Chicago JavaScript Meetup: JS.Chi()

I went to my first Chicago JavaScript meetup on Thursday (the 4th meetup they've had so far) and it looks like a promising group. The topics were pretty basic but the speakers seemed very deep into JavaScript so I'm looking forward to future meetings. By raise of hands we decided to split into two groups, an advanced and a beginner, which was an excellent idea. The turnout was incredible — about 60 (or more?) people showed up. The original venue that got canceled only held 40 so some of those people were actually on a waiting list.

Vlad Didenko gave a demo on FireBug, the essential JavaScript dev tool. I was surprised to learn a few nifty features I didn't know about, like the fact you can click on events when you turn on logging and inspect the DOM. The other day I was logging events and needed to know what DOM elements were attached to. (You can pretty much click on anything in FireBug so I don't know why this wasn't obvious to me.) It also sounds like FireBug Lite (for Safari, Opera and IE) has come a long way since I last looked at it.

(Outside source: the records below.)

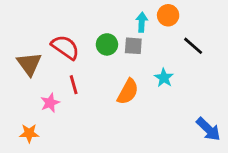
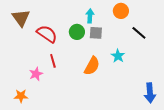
cyan arrow: (142, 22) -> (90, 16), moved
brown triangle: (29, 64) -> (21, 18), moved
blue arrow: (208, 129) -> (150, 93), turned 42

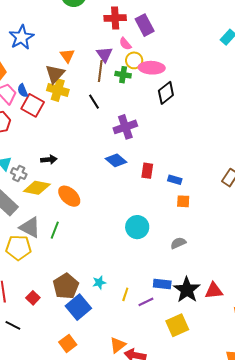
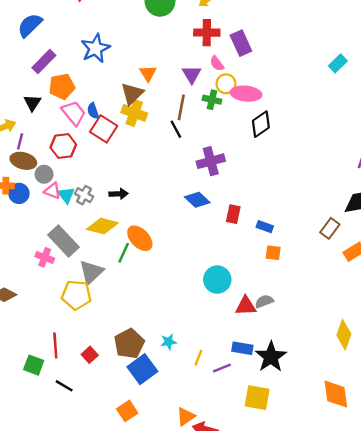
brown line: (100, 71) -> (181, 107), moved
gray cross: (19, 173) -> (84, 195), moved
gray triangle: (30, 227) -> (91, 272), turned 45
green line: (55, 230) -> (124, 253), moved
red triangle: (214, 291) -> (246, 306), moved
yellow square: (177, 325) -> (257, 398), turned 30

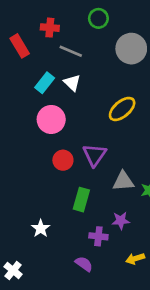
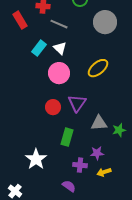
pink circle: (51, 119) -> (59, 73), moved
white star: (41, 228) -> (36, 159), size x1.5
yellow arrow: (135, 259) -> (104, 172), moved

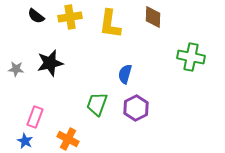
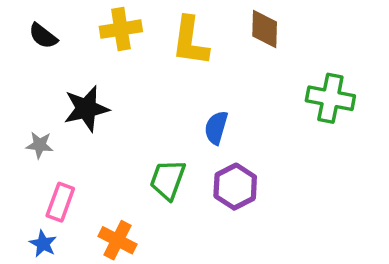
black semicircle: (36, 16) -> (43, 36), moved
gray star: (16, 69) -> (40, 145), moved

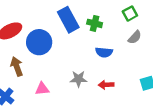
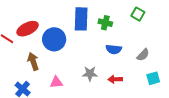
green square: (130, 14) -> (138, 14), turned -32
blue rectangle: (68, 20) -> (81, 19), turned 30
gray semicircle: (135, 37) -> (143, 55), moved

Justin Meyer of JavaScript MVC gave an intro to AJAX talk which would definitely be helpful to those who were not too familiar with it. Justin prefaced the talk by saying AJAX can pretty much take credit for "re-vitalizing" JavaScript and I agree! It is an exciting time to work on applications that run in the web browser.

I have a few JavaScript projects in the works so hopefully I will be presenting at an upcoming meetup. One is an open source library I'll be releasing soon that allows for better testing with mock objects in JavaScript. Another is a presentation that I'm scheduled to give at PyCon 2009 called Strategies For Testing AJAX Web Applications that will go beyond how to use tools like Selenium and talk about actual strategies for scaling a browser-based test suite when an AJAX app gets more complex. I hope to unleash a practice run of this talk on the JavaScript group to get some feedback.

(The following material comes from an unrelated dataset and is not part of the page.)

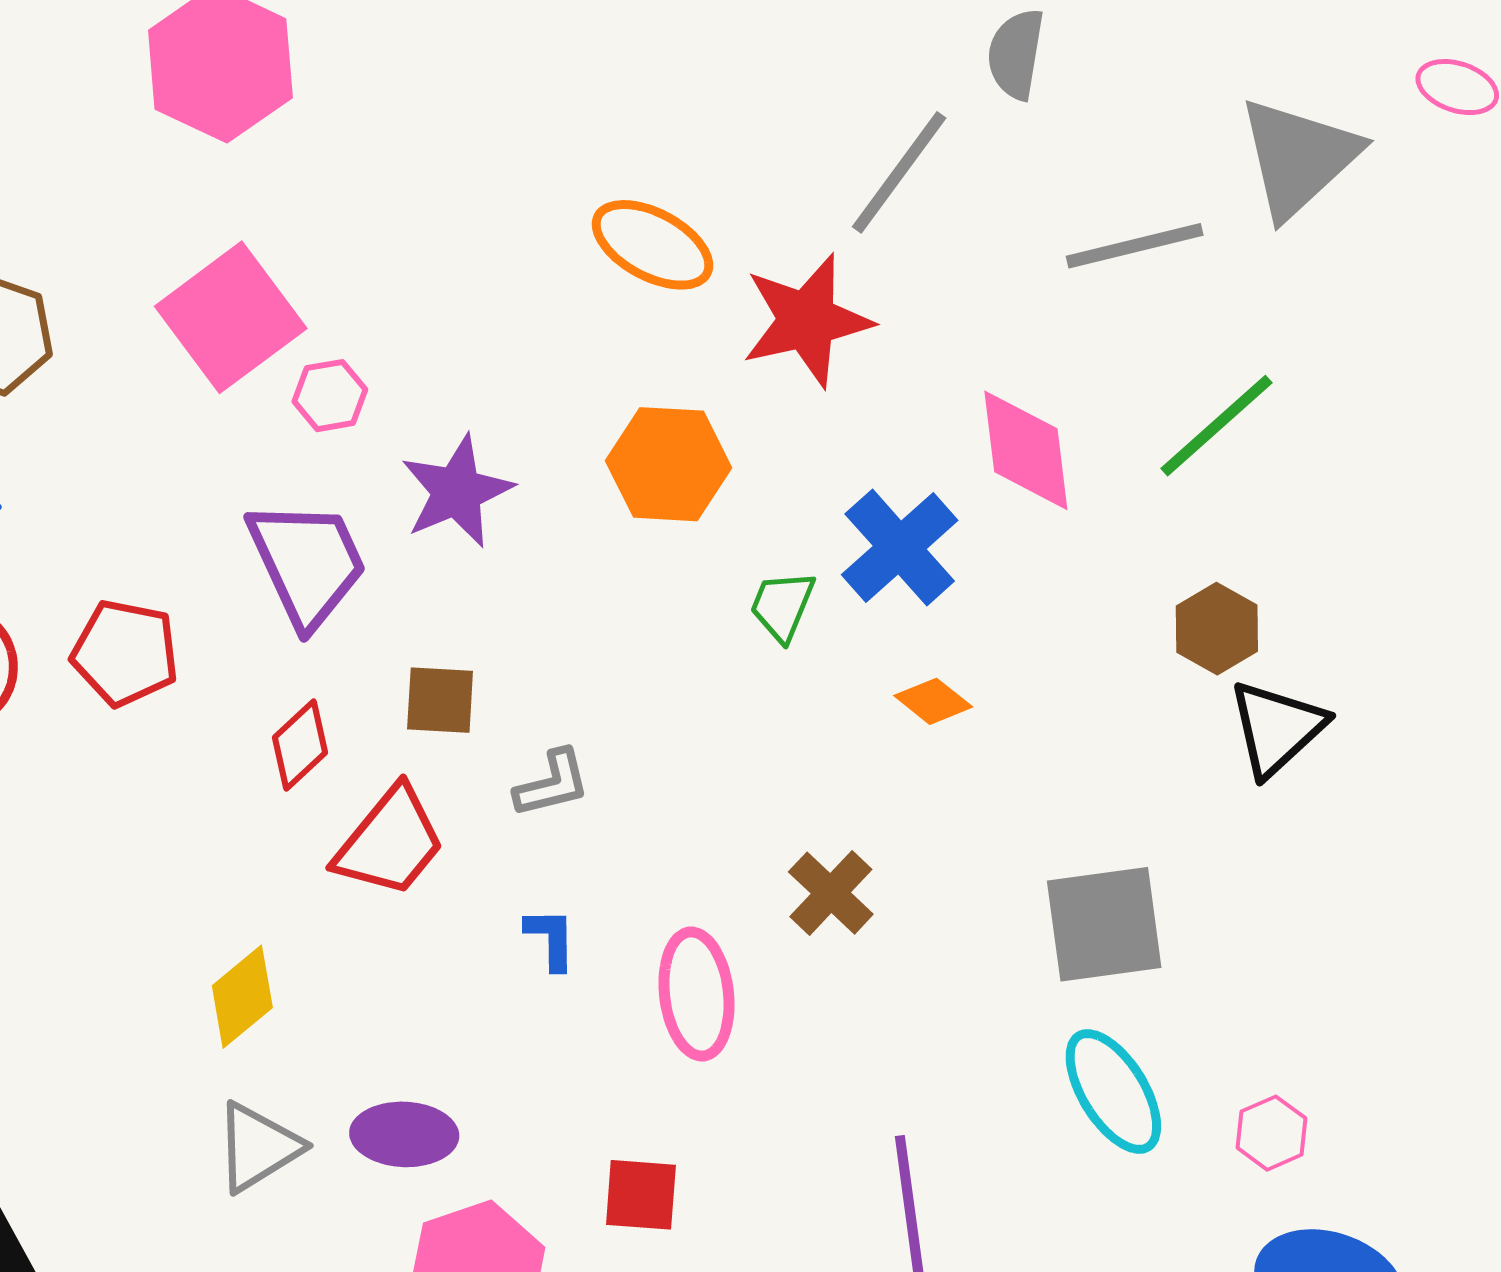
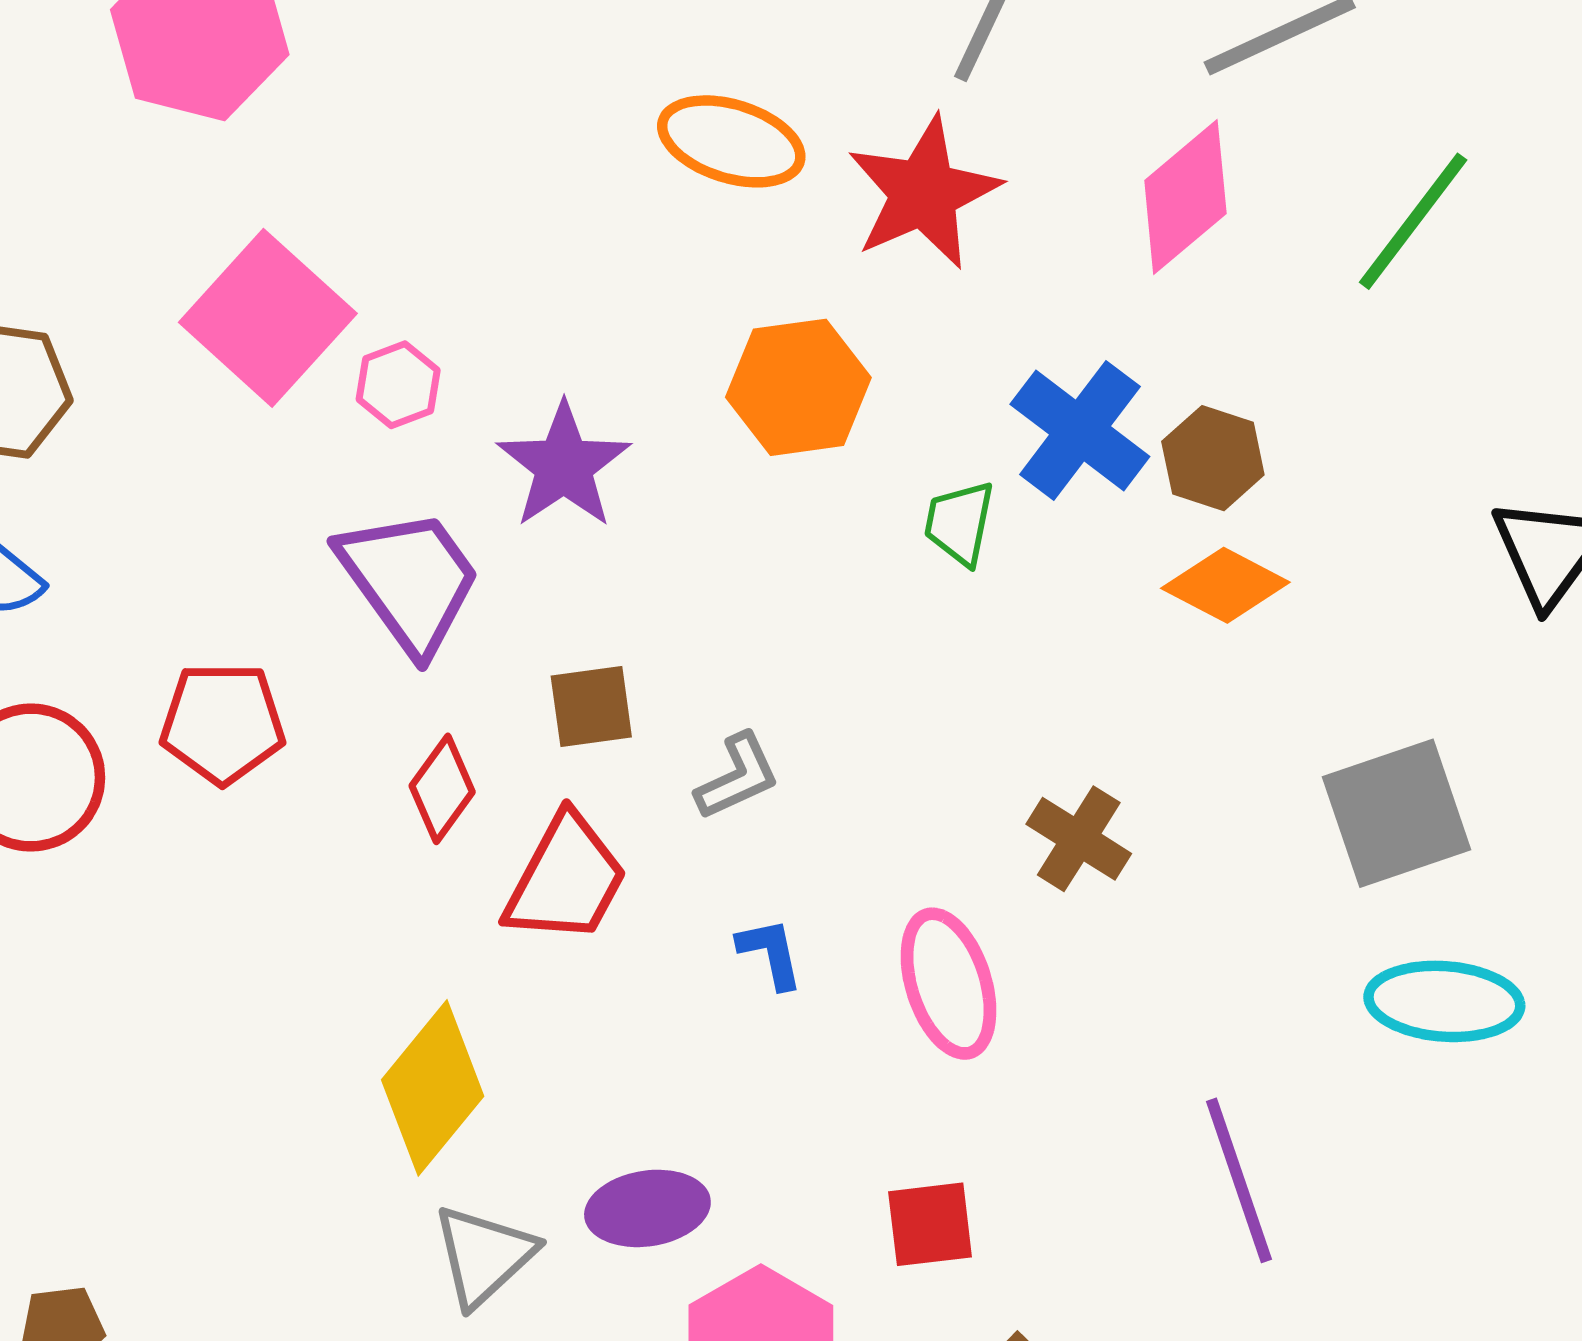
pink diamond: (1026, 450) -> (1185, 197), moved, turned 68
brown hexagon: (1217, 629) -> (1213, 458), moved
orange diamond: (933, 701) -> (1225, 585), moved, size x1.4
yellow diamond: (242, 997) -> (433, 1088), size x1.4
cyan ellipse: (1113, 1091) -> (1444, 1001), turned -43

Oh! And they were giving away O'Reilly books with the usual stipulation that you had to write a review of the book if you grabbed one. I was lucky enough to snag JavaScript: The Good Parts which is something I was actually about to buy :) That said, I promise a full review will go up on my blog soon. So far in what I've read and skimmed, this book is essential for anyone who wants to go beyond a helper framework (i.e. Dojo, JQuery, Prototype, etc) to start writing one's own JavaScript libs.